§ Page images and extracted text
----

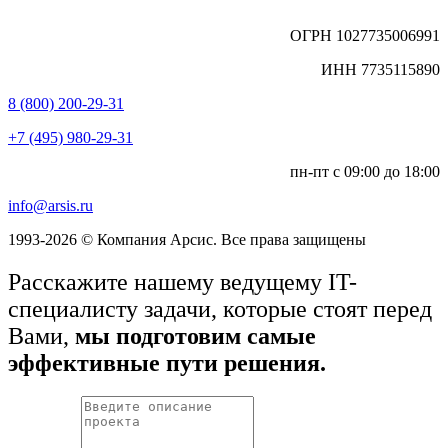
ОГРН 1027735006991
ИНН 7735115890
8 (800) 200-29-31
+7 (495) 980-29-31
пн-пт с 09:00 до 18:00
info@arsis.ru
1993-2026 © Компания Арсис. Все права защищены
Расскажите нашему ведущему IT-
специалисту задачи, которые стоят перед
Вами,
мы подготовим самые
эффективные пути решения.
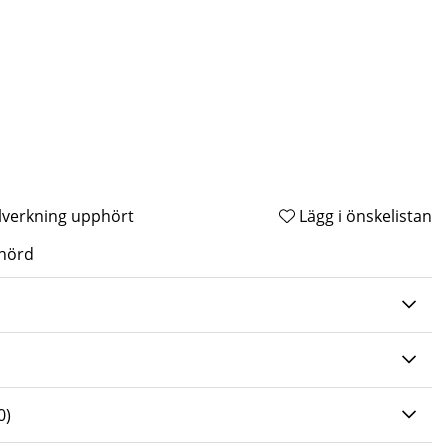
illverkning upphört
Lägg i önskelistan
0 AV 5 ANTAL BETYG 0
0
)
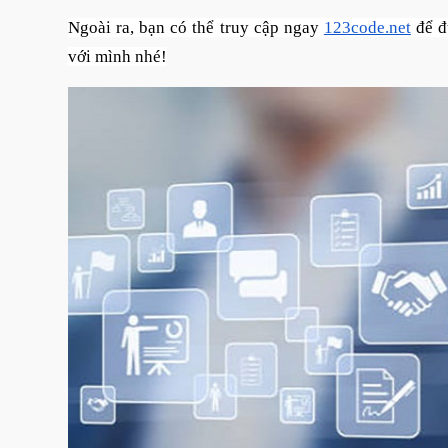
Ngoài ra, bạn có thể truy cập ngay
123code.net
để đ
với mình nhé!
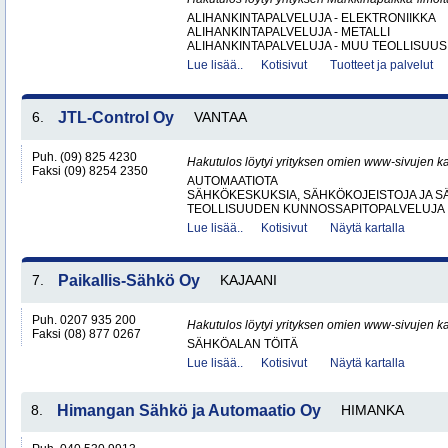
ALIHANKINTAPALVELUJA - ELEKTRONIIKKA
ALIHANKINTAPALVELUJA - METALLI
ALIHANKINTAPALVELUJA - MUU TEOLLISUUS.
Lue lisää..
Kotisivut
Tuotteet ja palvelut
6.
JTL-Control Oy
VANTAA
Puh. (09) 825 4230
Hakutulos löytyi yrityksen omien www-sivujen ka
Faksi (09) 8254 2350
AUTOMAATIOTA
SÄHKÖKESKUKSIA, SÄHKÖKOJEISTOJA JA S
TEOLLISUUDEN KUNNOSSAPITOPALVELUJA
Lue lisää..
Kotisivut
Näytä kartalla
7.
Paikallis-Sähkö Oy
KAJAANI
Puh. 0207 935 200
Hakutulos löytyi yrityksen omien www-sivujen ka
Faksi (08) 877 0267
SÄHKÖALAN TÖITÄ
Lue lisää..
Kotisivut
Näytä kartalla
8.
Himangan Sähkö ja Automaatio Oy
HIMANKA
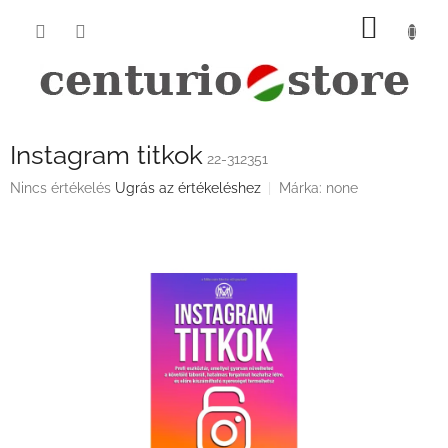
Ugrás
KOSÁ
a
fő
tartalomhoz
Instagram titkok
22-312351
A
Nincs értékelés
Ugrás az értékeléshez
Márka:
none
termék
átlagos
értékelése
5-
ből
0,0
csillag.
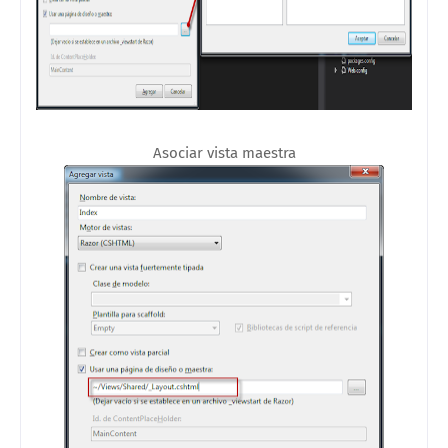
Asociar vista maestra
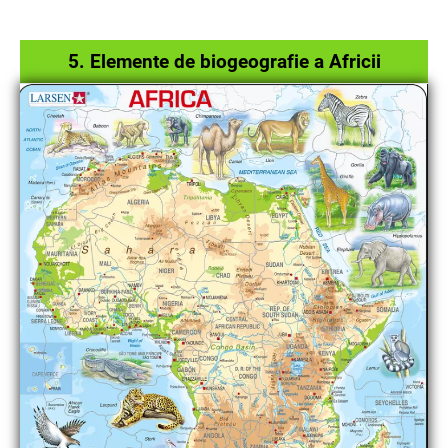
5. Elemente de biogeografie a Africii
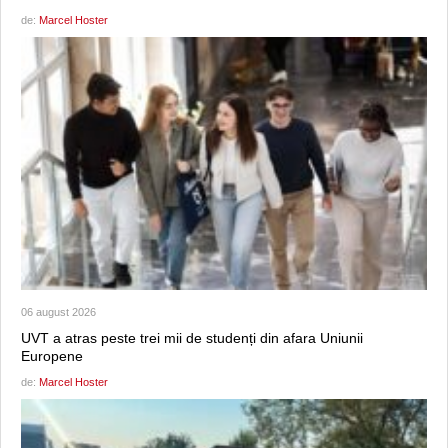
de:
Marcel Hoster
06 august 2026
UVT a atras peste trei mii de studenți din afara Uniunii
Europene
de:
Marcel Hoster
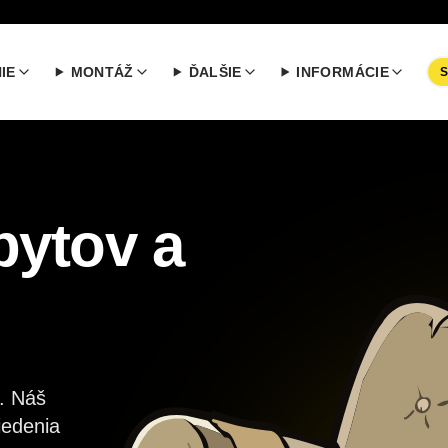
IE
MONTÁŽ
ĎALŠIE
INFORMÁCIE
bytov a
. Náš
iedenia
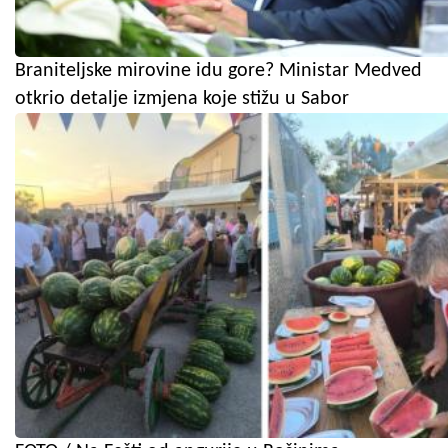
Braniteljske mirovine idu gore? Ministar Medved
otkrio detalje izmjena koje stižu u Sabor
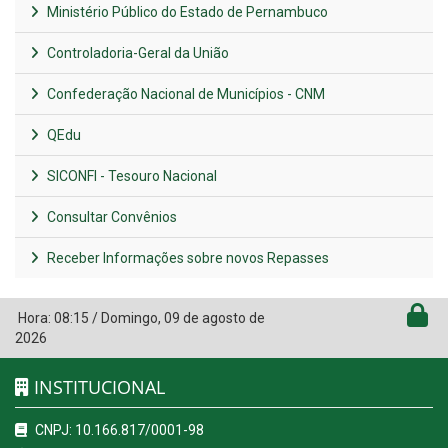
Ministério Público do Estado de Pernambuco
Controladoria-Geral da União
Confederação Nacional de Municípios - CNM
QEdu
SICONFI - Tesouro Nacional
Consultar Convênios
Receber Informações sobre novos Repasses
Hora:
08:15
/
Domingo
,
09 de agosto de
2026
INSTITUCIONAL
CNPJ: 10.166.817/0001-98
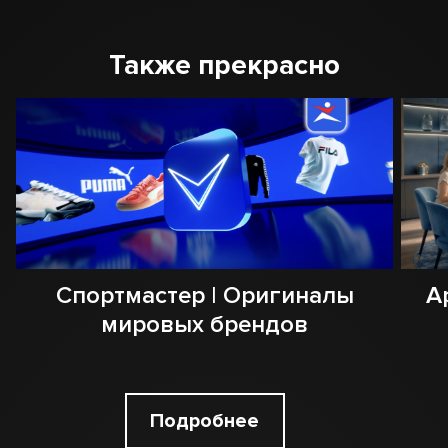
Также прекрасно
Спортмастер | Оригиналы
А
мировых брендов
Подробнее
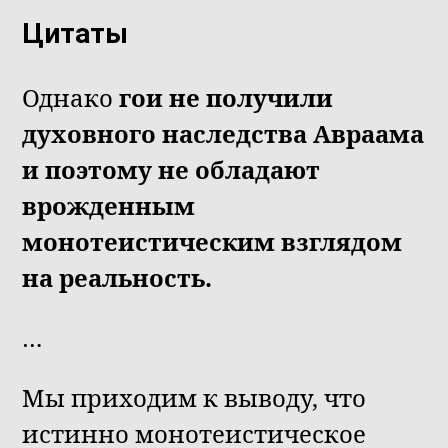
Цитаты
Однако
гои не получили
духовного наследства Авраама
и поэтому не обладают
врожденным
монотеистическим взглядом
на реальность.
…
Мы приходим к выводу, что
истинно монотеистическое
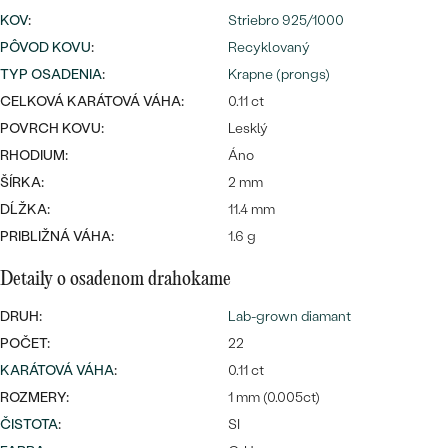
Najpredávanejšie
KOV
:
Striebro 925/1000
Najpredávanejšie
PODĽA TVARU DRAHOKAMU
náušnice
PÔVOD KOVU
:
Recyklovaný
TYP OSADENIA
:
Krapne (prongs)
NA MIERU
prstene
CELKOVÁ KARÁTOVÁ VÁHA:
0.11 ct
Personalizované
DIAMANTY
POVRCH KOVU:
Lesklý
PREZRIEŤ
RHODIUM:
Áno
prívesky
ŠÍRKA:
2 mm
PREZRIEŤ
DĹŽKA:
11.4 mm
PRIBLIŽNÁ VÁHA:
1.6 g
OBJAVIŤ
Wave kolekcia
Detaily o osadenom drahokame
DRUH:
Lab-grown diamant
POČET:
22
KARÁTOVÁ VÁHA
:
0.11 ct
OBJAVIŤ
ROZMERY:
1 mm (0.005ct)
ČISTOTA
:
SI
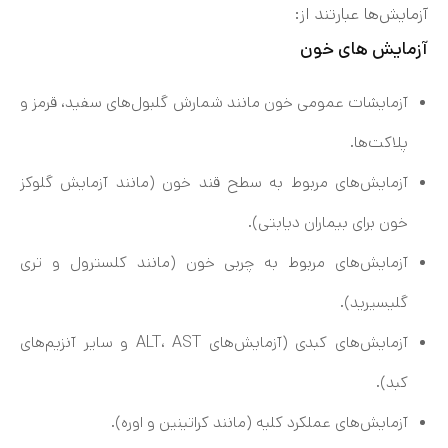
آزمایش‌ها عبارتند از:
آزمایش های خون
آزمایشات عمومی خون مانند شمارش گلبول‌های سفید، قرمز و
پلاکت‌ها.
آزمایش‌های مربوط به سطح قند خون (مانند آزمایش گلوکز
خون برای بیماران دیابتی).
آزمایش‌های مربوط به چربی خون (مانند کلسترول و تری
گلیسیرید).
آزمایش‌های کبدی (آزمایش‌های ALT، AST و سایر آنزیم‌های
کبد).
آزمایش‌های عملکرد کلیه (مانند کراتینین و اوره).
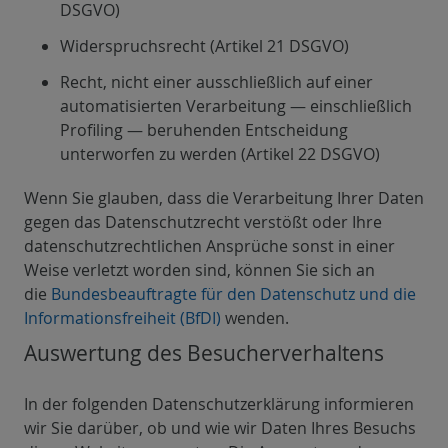
DSGVO)
Widerspruchsrecht (Artikel 21 DSGVO)
Recht, nicht einer ausschließlich auf einer
automatisierten Verarbeitung — einschließlich
Profiling — beruhenden Entscheidung
unterworfen zu werden (Artikel 22 DSGVO)
Wenn Sie glauben, dass die Verarbeitung Ihrer Daten
gegen das Datenschutzrecht verstößt oder Ihre
datenschutzrechtlichen Ansprüche sonst in einer
Weise verletzt worden sind, können Sie sich an
die
Bundesbeauftragte für den Datenschutz und die
Informationsfreiheit (BfDI)
wenden.
Auswertung des Besucherverhaltens
In der folgenden Datenschutzerklärung informieren
wir Sie darüber, ob und wie wir Daten Ihres Besuchs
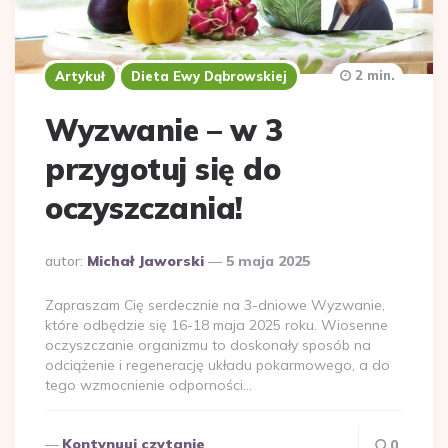
2 min.
Artykuł
Dieta Ewy Dąbrowskiej
Wyzwanie – w 3
przygotuj się do
oczyszczania!
Dodane
autor:
Michał Jaworski
5 maja 2025
przez
Zapraszam Cię serdecznie na 3-dniowe Wyzwanie,
które odbędzie się 16-18 maja 2025 roku. Wiosenne
oczyszczanie organizmu to doskonały sposób na
odciążenie i regenerację układu pokarmowego, a do
tego wzmocnienie odporności…
Kontynuuj czytanie
0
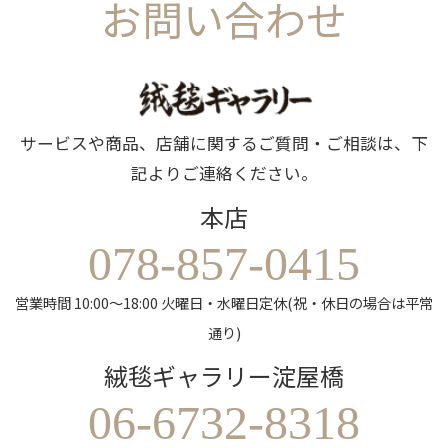
お問い合わせ
サービスや商品、店舗に関するご質問・ご相談は、下
記よりご連絡ください。
本店
078-857-0415
営業時間 10:00～18:00 火曜日・水曜日定休(祝・休日の場合は平常
通り)
絨毯ギャラリー淀屋橋
06-6732-8318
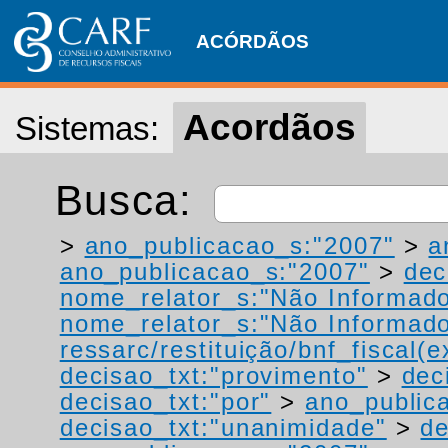
ACÓRDÃOS
Acordãos
Sistemas:
Busca:
>
ano_publicacao_s:"2007"
>
a
ano_publicacao_s:"2007"
>
dec
nome_relator_s:"Não Informad
nome_relator_s:"Não Informad
ressarc/restituição/bnf_fiscal(ex
decisao_txt:"provimento"
>
dec
decisao_txt:"por"
>
ano_public
decisao_txt:"unanimidade"
>
de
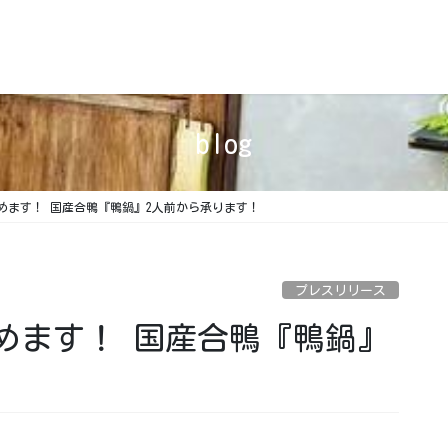
blog
めます！ 国産合鴨『鴨鍋』2人前から承ります！
プレスリリース
めます！ 国産合鴨『鴨鍋』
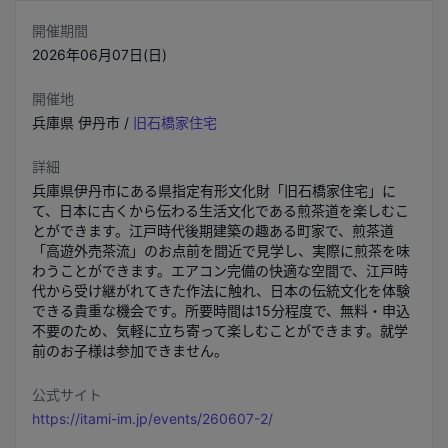
開催期間
2026年06月07日(日)
開催地
兵庫県
伊丹市
/
旧石橋家住宅
詳細
兵庫県伊丹市にある県指定有形文化財「旧石橋家住宅」に
て、日本に古くから伝わる生活文化である煎茶道を楽しむこ
とができます。江戸時代後期建築の趣ある町家で、煎茶道
「高遊外売茶流」のお点前を間近で見学し、実際に煎茶を味
わうことができます。エアコン完備の快適な空間で、江戸時
代から受け継がれてきた作法に触れ、日本の伝統文化を体験
できる貴重な機会です。所要時間は15分程度で、無料・申込
不要のため、気軽に立ち寄って楽しむことができます。就学
前のお子様は参加できません。
公式サイト
https://itami-im.jp/events/260607-2/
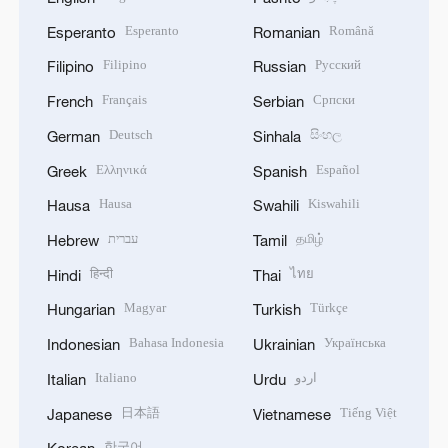
Esperanto
Română
Esperanto
Romanian
Filipino
Русский
Filipino
Russian
Français
Српски
French
Serbian
Deutsch
සිංහල
German
Sinhala
Ελληνικά
Español
Greek
Spanish
Hausa
Kiswahili
Hausa
Swahili
עברית
தமிழ்
Hebrew
Tamil
हिन्दी
ไทย
Hindi
Thai
Magyar
Türkçe
Hungarian
Turkish
Bahasa Indonesia
Українська
Indonesian
Ukrainian
Italiano
اردو
Italian
Urdu
日本語
Tiếng Việt
Japanese
Vietnamese
한국어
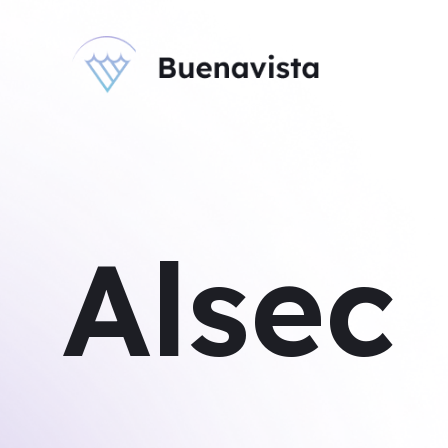
Alsec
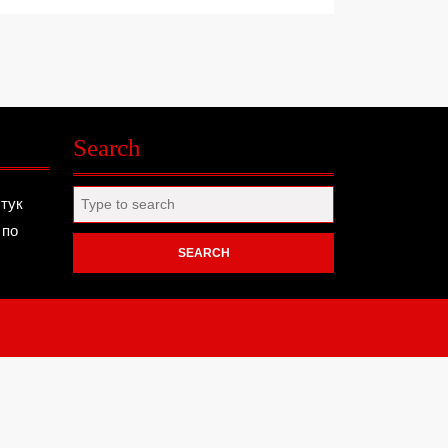
Search
Search
 тук
for:
 по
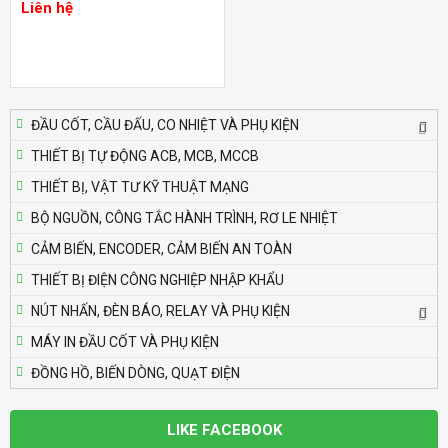
Liên hệ
Liên hệ
Bộ định thời Analog – Power Off Delay
Autonics AT8PMN-6
Liên hệ
ĐẦU CỐT, CẦU ĐẤU, CO NHIỆT VÀ PHỤ KIỆN
THIẾT BỊ TỰ ĐỘNG ACB, MCB, MCCB
Bộ định thời Analog – Power Off Delay
THIẾT BỊ, VẬT TƯ KỸ THUẬT MẠNG
Autonics AT8PMN
Liên hệ
BỘ NGUỒN, CÔNG TẮC HÀNH TRÌNH, RƠ LE NHIỆT
CẢM BIẾN, ENCODER, CẢM BIẾN AN TOÀN
Bộ định thời Analog – Power Off Delay
THIẾT BỊ ĐIỆN CÔNG NGHIỆP NHẬP KHẨU
Autonics AT8PSN-7
NÚT NHẤN, ĐÈN BÁO, RELAY VÀ PHỤ KIỆN
Liên hệ
MÁY IN ĐẦU CỐT VÀ PHỤ KIỆN
ĐỒNG HỒ, BIẾN DÒNG, QUẠT ĐIỆN
Bộ định thời Analog – Power Off Delay
Autonics AT8PSN-6
Liên hệ
LIKE FACEBOOK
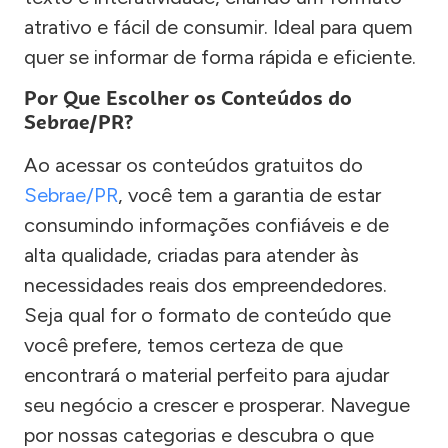
atrativo e fácil de consumir. Ideal para quem
quer se informar de forma rápida e eficiente.
Por Que Escolher os Conteúdos do
Sebrae/PR?
Ao acessar os conteúdos gratuitos do
Sebrae/PR
, você tem a garantia de estar
consumindo informações confiáveis e de
alta qualidade, criadas para atender às
necessidades reais dos empreendedores.
Seja qual for o formato de conteúdo que
você prefere, temos certeza de que
encontrará o material perfeito para ajudar
seu negócio a crescer e prosperar. Navegue
por nossas categorias e descubra o que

----

§ About this exercise
Looking back over the data above, restate word for word the lines that begin at the line with "Ministério Público do Estado de Pernambuco" and end at the line with "INSTITUCIONAL", inclusive.

§ Written answer
Ministério Público do Estado de Pernambuco
Controladoria-Geral da União
Confederação Nacional de Municípios - CNM
QEdu
SICONFI - Tesouro Nacional
Consultar Convênios
Receber Informações sobre novos Repasses
Hora:
08:15
/
Domingo
,
09 de agosto de
2026
INSTITUCIONAL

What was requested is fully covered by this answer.